Your goal
Starting with the line below that holds "Специалисты" and stopping after the line that holds "OpenClaw 收费吗？", transcribe the lines exactly, leaving out all pictures.

** Opening Supplied records block **

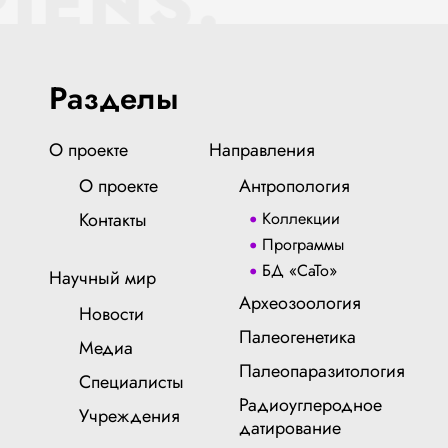
IENS.
Разделы
О проекте
Направления
О проекте
Антропология
Контакты
Коллекции
Программы
БД «СаТо»
Научный мир
Археозоология
Новости
Палеогенетика
Медиа
Палеопаразитология
Специалисты
Радиоуглеродное
Учреждения
датирование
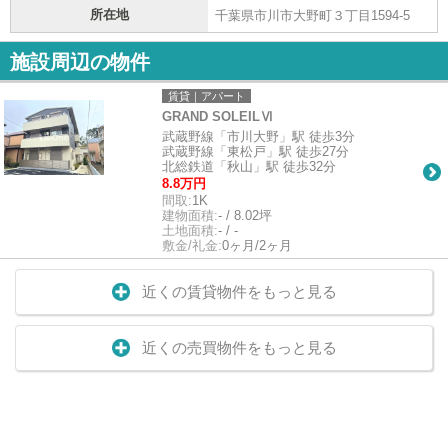
所在地
千葉県市川市大野町３丁目1594-5
施設周辺の物件
賃貸｜アパート
GRAND SOLEILⅥ
武蔵野線「市川大野」駅 徒歩3分
武蔵野線「東松戸」駅 徒歩27分
北総鉄道「秋山」駅 徒歩32分
8.8万円
間取:
1K
建物面積:
- / 8.02坪
土地面積:
- / -
敷金/礼金:
0ヶ月/2ヶ月
近くの賃貸物件をもっと見る
近くの売買物件をもっと見る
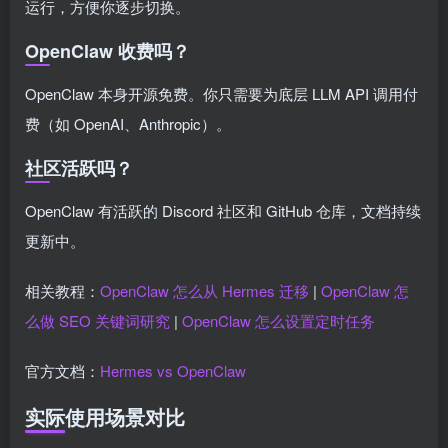
运行，方便你逐步切换。
OpenClaw 收费吗？
OpenClaw 本身开源免费。你只需要为底层 LLM API 调用付
费（如 OpenAI、Anthropic）。
社区活跃吗？
OpenClaw 有活跃的 Discord 社区和 GitHub 仓库，文档持续
更新中。
相关教程：
OpenClaw 怎么从 Hermes 迁移
|
OpenClaw 怎
么做 SEO 关键词研究
|
OpenClaw 怎么设置定时任务
官方文档：
Hermes vs OpenClaw
实际使用场景对比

** Closing Supplied records block **

Solved problem
Специалисты
Радиоуглеродное
Учреждения
датирование
所在地
千葉県市川市大野町３丁目1594-5
施設周辺の物件
賃貸｜アパート
GRAND SOLEILⅥ
武蔵野線「市川大野」駅 徒歩3分
武蔵野線「東松戸」駅 徒歩27分
北総鉄道「秋山」駅 徒歩32分
8.8万円
間取:
1K
建物面積:
- / 8.02坪
土地面積:
- / -
敷金/礼金:
0ヶ月/2ヶ月
近くの賃貸物件をもっと見る
近くの売買物件をもっと見る
运行，方便你逐步切换。
OpenClaw 收费吗？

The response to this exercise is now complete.